Souvent on fait fausse route à attribuer à la malveillance ce que la bêtise suffit à expliquer.


Concernant une partie de notre table, ma religion était faite : certaines personnes, plus on les écoute parler, plus on doute que la langue soit vraiment un système de sons porteurs de sens. Sans oublier le détail qui tue. Elle ne se contentait pas de prendre des feuilles de salade à même le saladier une à une avec ses doigts, fins, racés, délicats il est vrai mais tout de même, manière de dire que l’éducation bourgeoise lui était aussi étrangère que le mérite républicain, deux qualités jugées médiocres, nul ne réagissant parce que c’était elle : au lieu d’utiliser un morceau de pain comme tout un chacun, ladite Clotilda sauçait son plat avec ses doigts qu’elle léchait puis suçait bruyamment, comme une aristocrate qui se permet tout car elle a tous les droits, façon de dire merde aux bourgeois, leur éducation, leur savoir vivre. Ce qui fait la force de ces gens, c’est qu’ils s’en fichent. D’où le sentiment de supériorité. Qui ne leur envierait une telle insouciance ? Quel pied de nez adressé à tous ceux qui sont persuadés que, justement, une telle ancienneté dans la noblesse, cela l’oblige – alors que pour elle, manifestement, cela l’autorise. Du genre à abandonner un pourboire à un mousse de sonnerie comme on octroie des grâces. Ils étaient ainsi quelques-uns comme elle, à bord de ce paquebot, à se vivre comme des privilégiés par leur naissance, mais qui avaient fini par l’oublier tant cela leur paraissait à la longue un sort naturel. Cette amnésie les dispensait de toute obligation envers quiconque. (…)
Nous étions quand même entre gens d’en haut, pris dans une ivresse exclusivement préoccupée d’elle-même.

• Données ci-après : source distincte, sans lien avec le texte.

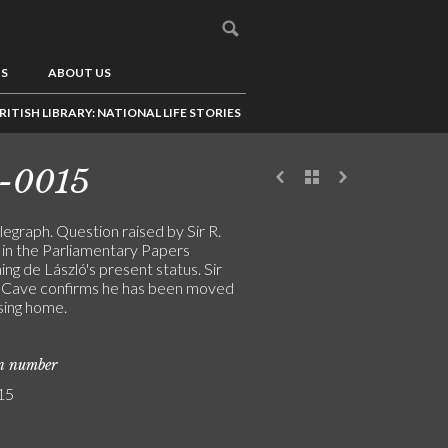
US
ABOUT US
RITISH LIBRARY: NATIONAL LIFE STORIES
-0015
legraph. Question raised by Sir R.
in the Parliamentary Papers
ng de László's present status. Sir
Cave confirms he has been moved
sing home.
on number
15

Un tel homme ne devait avoir avec le monde que des rapports de seconde main, des connaissances mais par ouï-dire. Ses propos à courte vue avaient quelque chose d’irresponsable. (…) Seul l’instant présent lui importait, pas l’histoire à venir. Or nul ne devrait être en mesure de faire un pas sans être capable de le justifier devant le tribunal de sa conscience. 


Incrédule, il secoua la tête de droite à gauche puis retourna à son poste d’observation face à la mer. Soudain son corps se mit à trembler de tous ses membres. Les premiers signes d’une détresse respiratoire se manifestaient par le saccadé de son souffle. Un médecin accourut, l’allongea au sol et lui fit une piqûre qui le calma aussitôt. Quelqu’un derrière moi évoqua le syndrome du lac Ladoga. Cette légende rapporte qu’un cavalier poursuivi par une horde de cavaliers qui voulait le lyncher, une fois parvenu aux rives des eaux glacées, n’hésita pas à les franchir pour se réfugier de l’autre côté et échapper à ses poursuivants ; une fois en sécurité, il se retourna, contempla cette glace qui aurait pu mille fois se briser sous les sabots de sa monture ; et c’est seulement après avoir pris conscience du danger que la peur s’abattit sur lui ; alors, pris de frayeur rétrospective, son cœur cessa de battre.            
En regardant autour de moi, je croyais reconnaître sur tant de visages l’effroi de ce cavalier.